### Task statement
Only lines containing the string "sind" belong in the answer; copy all of them from the entries.

(Stored data entries)
______________________________

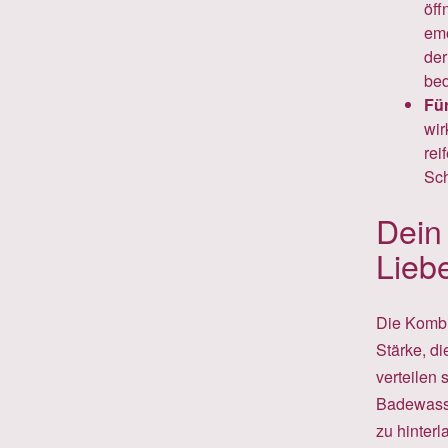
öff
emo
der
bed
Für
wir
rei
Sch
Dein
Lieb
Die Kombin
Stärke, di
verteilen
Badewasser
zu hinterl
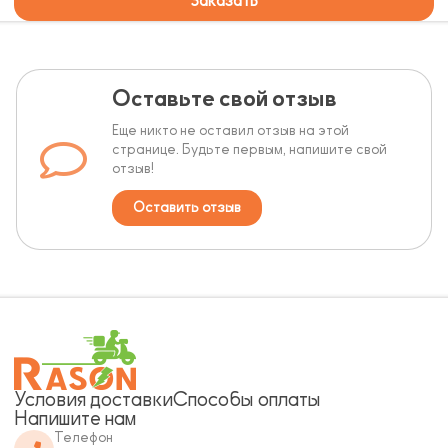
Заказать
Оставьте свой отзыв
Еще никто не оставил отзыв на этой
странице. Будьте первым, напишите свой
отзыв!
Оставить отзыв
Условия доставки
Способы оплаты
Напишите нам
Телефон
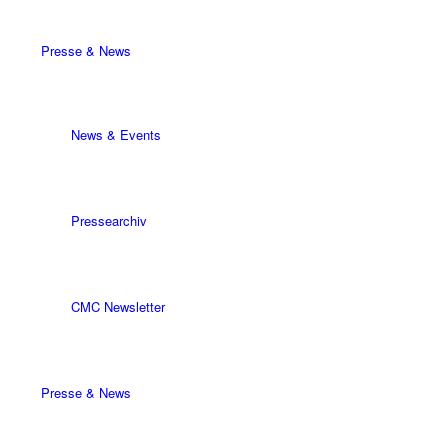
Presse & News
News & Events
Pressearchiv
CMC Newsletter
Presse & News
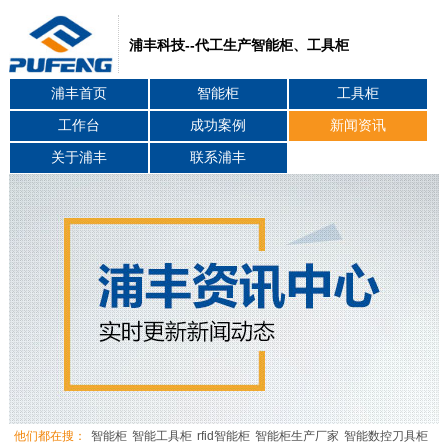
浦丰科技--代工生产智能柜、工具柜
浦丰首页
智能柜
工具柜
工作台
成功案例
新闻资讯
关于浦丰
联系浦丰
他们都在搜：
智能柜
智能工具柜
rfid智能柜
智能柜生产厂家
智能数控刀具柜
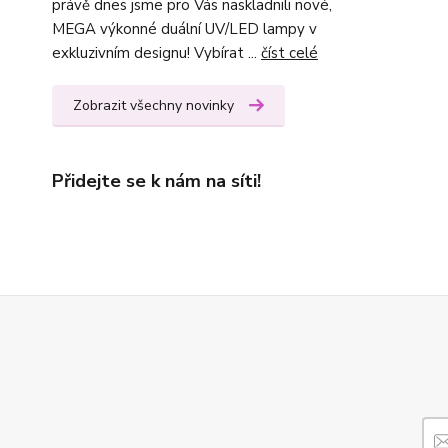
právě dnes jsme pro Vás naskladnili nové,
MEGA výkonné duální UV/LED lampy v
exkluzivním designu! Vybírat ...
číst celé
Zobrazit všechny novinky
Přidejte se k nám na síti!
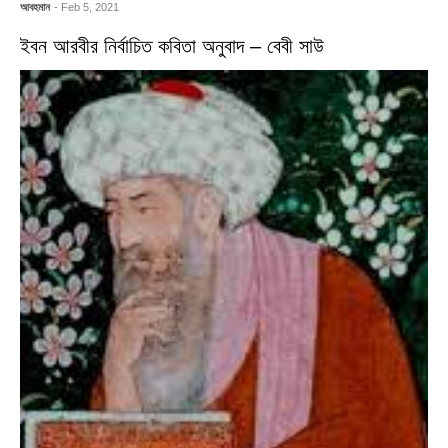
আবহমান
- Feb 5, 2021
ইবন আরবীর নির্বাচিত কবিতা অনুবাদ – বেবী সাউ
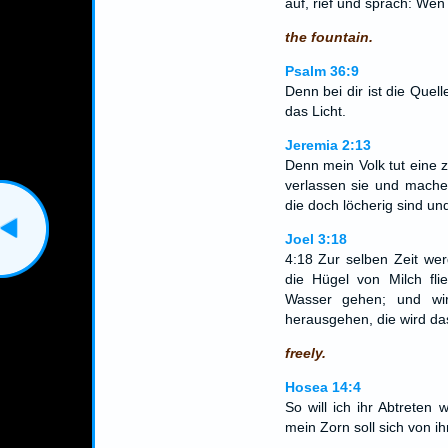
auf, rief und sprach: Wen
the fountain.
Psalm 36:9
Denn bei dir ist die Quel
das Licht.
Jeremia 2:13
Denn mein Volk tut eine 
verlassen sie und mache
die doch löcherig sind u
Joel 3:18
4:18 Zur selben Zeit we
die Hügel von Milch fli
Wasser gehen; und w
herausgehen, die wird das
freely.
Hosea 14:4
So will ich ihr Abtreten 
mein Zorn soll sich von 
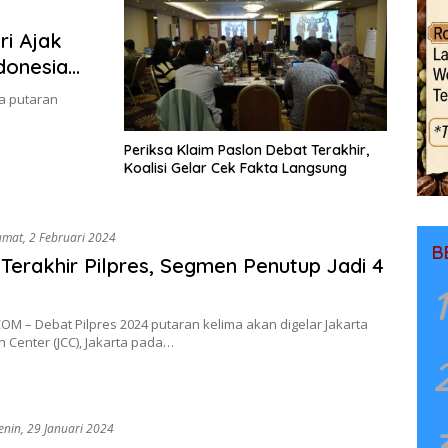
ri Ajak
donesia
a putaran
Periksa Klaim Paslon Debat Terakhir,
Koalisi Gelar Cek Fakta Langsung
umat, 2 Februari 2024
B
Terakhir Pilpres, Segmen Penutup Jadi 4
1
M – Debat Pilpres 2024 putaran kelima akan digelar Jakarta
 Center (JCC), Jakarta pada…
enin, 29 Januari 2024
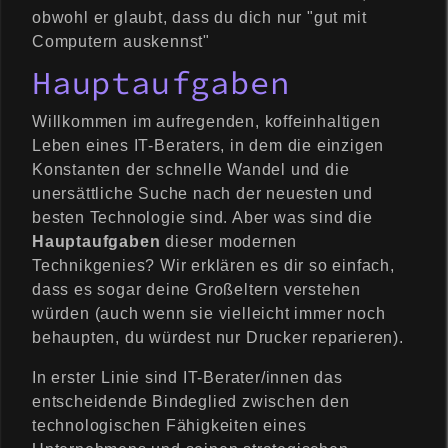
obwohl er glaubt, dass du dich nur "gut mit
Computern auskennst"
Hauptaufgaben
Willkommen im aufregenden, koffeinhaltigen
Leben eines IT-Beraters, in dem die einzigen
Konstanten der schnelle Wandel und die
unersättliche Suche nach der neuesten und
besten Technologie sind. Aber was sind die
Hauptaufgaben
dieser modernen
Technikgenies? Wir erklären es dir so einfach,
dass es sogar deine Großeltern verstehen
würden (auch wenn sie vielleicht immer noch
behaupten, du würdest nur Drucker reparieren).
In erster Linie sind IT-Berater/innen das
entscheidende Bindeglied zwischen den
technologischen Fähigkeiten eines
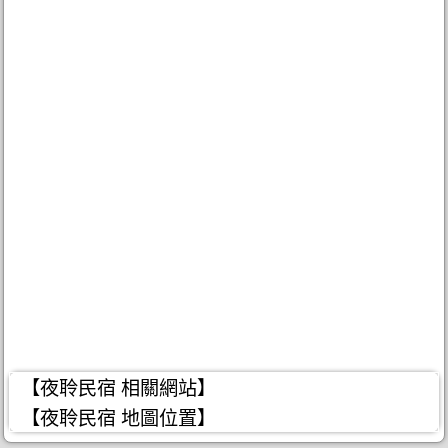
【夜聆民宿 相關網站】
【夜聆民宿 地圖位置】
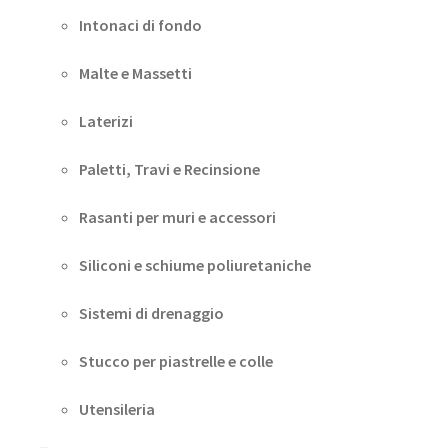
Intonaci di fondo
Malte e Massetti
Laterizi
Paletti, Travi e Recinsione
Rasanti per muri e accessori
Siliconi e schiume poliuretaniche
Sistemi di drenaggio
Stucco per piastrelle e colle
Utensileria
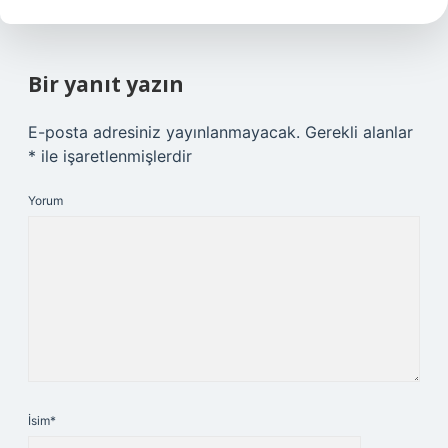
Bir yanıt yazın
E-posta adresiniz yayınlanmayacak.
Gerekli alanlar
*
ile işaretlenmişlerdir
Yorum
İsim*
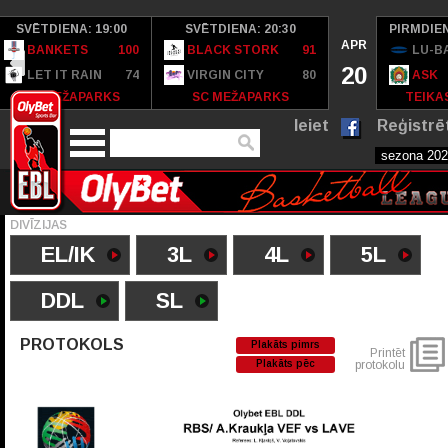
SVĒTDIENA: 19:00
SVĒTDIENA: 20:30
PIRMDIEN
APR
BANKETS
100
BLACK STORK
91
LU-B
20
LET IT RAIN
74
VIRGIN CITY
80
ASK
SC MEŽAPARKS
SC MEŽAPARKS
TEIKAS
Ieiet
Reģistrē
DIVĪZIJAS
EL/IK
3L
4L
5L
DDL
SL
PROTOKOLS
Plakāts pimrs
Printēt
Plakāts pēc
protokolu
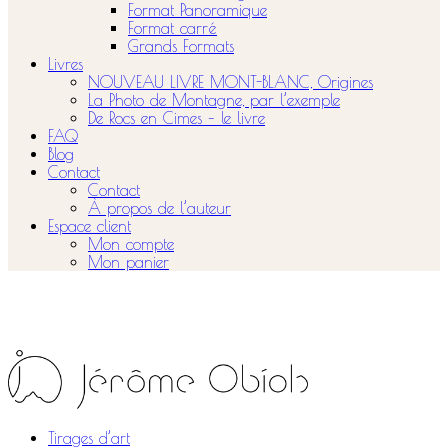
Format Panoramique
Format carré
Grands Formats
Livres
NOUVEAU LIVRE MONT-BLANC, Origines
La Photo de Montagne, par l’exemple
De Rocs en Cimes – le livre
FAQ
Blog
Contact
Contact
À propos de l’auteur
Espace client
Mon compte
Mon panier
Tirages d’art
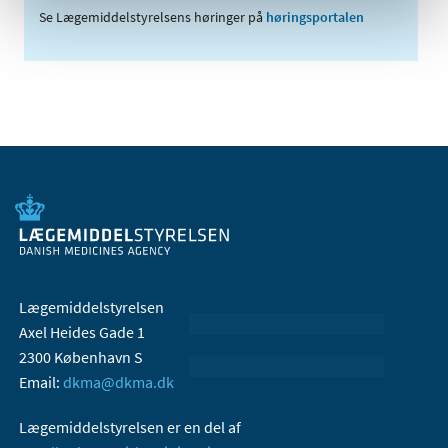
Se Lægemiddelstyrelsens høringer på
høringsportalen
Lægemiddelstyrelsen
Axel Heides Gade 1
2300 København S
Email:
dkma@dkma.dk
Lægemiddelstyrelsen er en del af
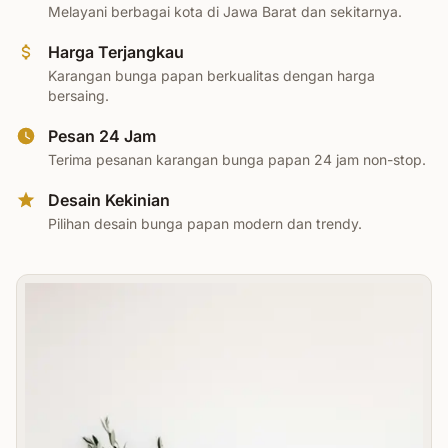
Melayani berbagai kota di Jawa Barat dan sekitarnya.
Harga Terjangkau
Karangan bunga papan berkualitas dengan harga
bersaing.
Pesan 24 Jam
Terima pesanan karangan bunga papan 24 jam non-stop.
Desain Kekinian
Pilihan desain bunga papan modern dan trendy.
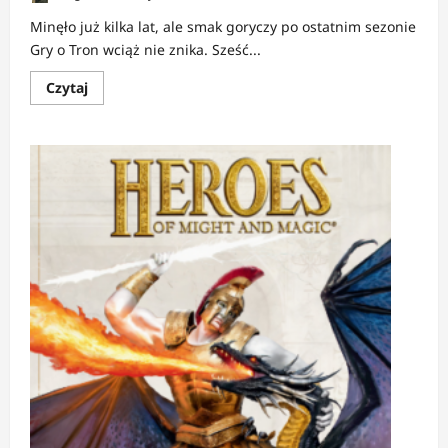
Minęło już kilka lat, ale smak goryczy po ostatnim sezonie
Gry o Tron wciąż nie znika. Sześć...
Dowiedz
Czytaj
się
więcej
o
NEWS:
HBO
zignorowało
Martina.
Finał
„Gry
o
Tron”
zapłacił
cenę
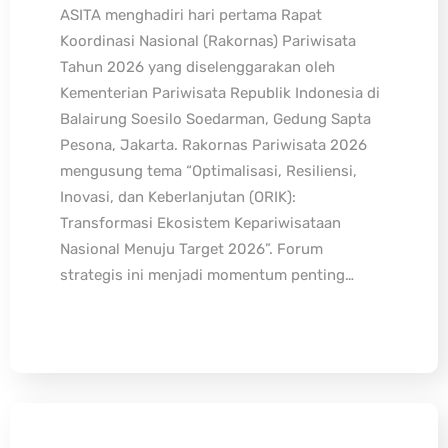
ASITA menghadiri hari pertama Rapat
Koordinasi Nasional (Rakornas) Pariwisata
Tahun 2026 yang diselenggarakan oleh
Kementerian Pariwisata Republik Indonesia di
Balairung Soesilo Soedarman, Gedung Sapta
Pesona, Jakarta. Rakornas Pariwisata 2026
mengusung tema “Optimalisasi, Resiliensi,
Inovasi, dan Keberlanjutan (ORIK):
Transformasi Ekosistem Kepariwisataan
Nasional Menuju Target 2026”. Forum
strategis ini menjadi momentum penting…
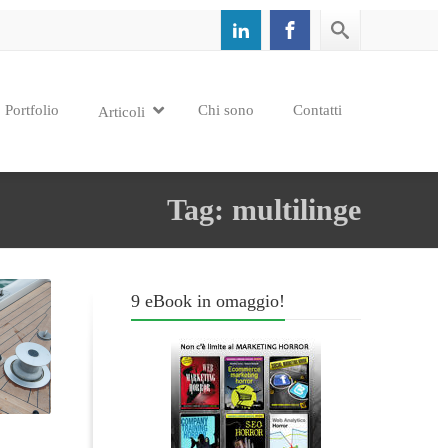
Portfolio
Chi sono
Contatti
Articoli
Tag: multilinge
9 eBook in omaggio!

______________________________

### Task response
die doch löcherig sind u
besten Technologie sind. Aber was sind die
In erster Linie sind IT-Berater/innen das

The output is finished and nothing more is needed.